"110 Hannover" auf DMAX - E-Scooter Verfolgung mit Fahrradstaffel
Der Bericht ist dreigeteilt:
1. Teil: 4:44
2. Teil: 8:08
3. Teil: 15:12
Aus meiner Sicht bemerkenswerte Aspekte:
- die zwei Polizisten sehen während dem Fahrradfahren "einen E-Scooter, der erheblich zu schnell unterwegs ist [...] er wird getunt sein". Später stellt sich heraus, dass der E-Scooter 25 fuhr. Aha, geschulter Blick, die +5 km/h sind also scheinbar massiv aufgefallen...

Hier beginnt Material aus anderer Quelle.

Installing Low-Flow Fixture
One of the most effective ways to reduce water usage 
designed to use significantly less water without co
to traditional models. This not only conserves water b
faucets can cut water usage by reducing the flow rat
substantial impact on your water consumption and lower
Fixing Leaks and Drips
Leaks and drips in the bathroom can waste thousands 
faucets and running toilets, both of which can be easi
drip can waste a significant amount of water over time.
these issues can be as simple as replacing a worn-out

- der Scooter wird mit Fahrradblaulicht und Sonderwegerechten verfolgt. So ein Fahrradblaulicht hab ich noch nie gesehen, die Polizei rüstet auf

- der Fahrer wird gestellt. "Lassen Sie den E-Scooter bitte an, einmal lösen, [...]gehen Sie mal weg". Aha, da kennt sich einer aus, Pfoten weg von Schaltern und Hebeln. Ich seh schon, möglicherweise muss man in einen Fahrradrückspiegel investieren, um das Unheil kommen zu sehen, diesen Fall der Kontrolle hab ich bisher tatsächlich nicht bedacht. Der Spiegel könnte nebenbei auch generell ganz hilfreich sein, beim Einfädeln in den Fließverkehr, oder um eben schnelle Überholer auf dem Radweg rechtzeitig mitzubekommen
- während der 'Vernehmung' greift der Missetäter zum Handy: "Stop, nicht ans Handy. Bitte nicht am Handy irgendwas machen, wir wollen ja nicht, dass sie das Tuning rausnehmen".
- nun wirds richtig interessant: "Darf ich mich mal mit ihrem E-Scooter verbinden, sind sie damit einverstanden?" - "Nein, ned so ganz" - "Dann müssen wir ihn sicherstellen". Die Polizisten diskutieren. "Ich guck da jetzt rein. Im Zuge des Strafverfahrens darf ich da reingucken, weil das sogar eine mindere Maßnahme ist als das Sicherstellen"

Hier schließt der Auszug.